By closely examining the training loop and the agent-environment interaction within that context, we should be able to pinpoint the issue. The fact that explicit actions are working as expected suggests that the environment is set up correctly, and the issue might lie in how actions are being processed or the state is being managed within the training loop.

You:

well didn’t we find the problem already, it’s the initial value of probs, that leads to left action at start, which gets stuck.

somehow every episode is run with same initial probabilities (NN weights i guess)

ChatGPT:

Ah, I see what you’re getting at. If the policy network consistently initializes in such a way that it prefers the LEFT action (especially early in training) and does not learn to adjust away from that suboptimal policy, the agent can get stuck, especially in the deterministic setting of is_slippery=False.

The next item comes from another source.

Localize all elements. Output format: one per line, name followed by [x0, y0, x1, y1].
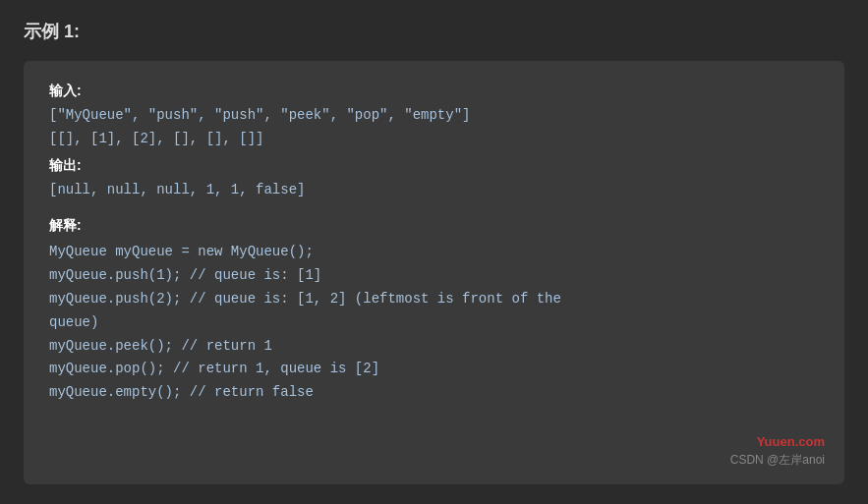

Here are some possible solutions and checks:

• Network Initialization: The default initialization of weights in PyTorch’s Linear layer is Kaiming uniform. This might lead to biases in the initial action distributions. You can experiment with other initializations like Xavier (Glorot) or uniform distributions within a narrow range to see if they produce a more balanced initial action distribution.
• Learning Rate: If the learning rate is too small, the policy network might not be updating significantly between episodes. This would mean the initial bias in action selection persists across episodes. Try adjusting the learning rate.
• Reward Signals: Ensure that the agent is getting a clear reward signal that allows it to learn. If the agent isn’t receiving any positive reward or doesn’t get enough episodes where it happens to explore the right path by chance, it might not learn to adjust its policy.
• Epsilon-Greedy Exploration: While policy gradient methods naturally incorporate exploration through the stochastic nature of the policy, in environments where certain actions can result in no progress (like continuously going left in FrozenLake), it can be beneficial to add an epsilon-greedy exploration strategy on top of the policy network’s output, especially in the early phases of training.
• Baseline or Advantage: Pure REINFORCE can have high variance. Using a baseline or advantage function can reduce this variance, making learning more stable. This involves a bit more work, as you’ll need another network (or method) to estimate state values, but it can significantly stabilize and speed up training.
• Network Architecture: While the FrozenLake problem is simple, sometimes adding a bit of complexity to the network (like an additional hidden layer) can help in learning a good policy, especially if combined with techniques like batch normalization.

In summary, if every episode starts with the same initial probabilities that heavily favor the LEFT action and this doesn’t adjust quickly, the agent can indeed get stuck. Solutions involve tweaking network initialization, adjusting learning rates, ensuring strong reward signals, and potentially augmenting the exploration strategy or the learning algorithm itself.

You:

yeah increaing learning rate solves the problem

ChatGPT:

Great to hear!

A higher learning rate allows for larger updates to the network’s weights during the backpropagation process. This means that the policy can adjust more rapidly in response to the received reward signals.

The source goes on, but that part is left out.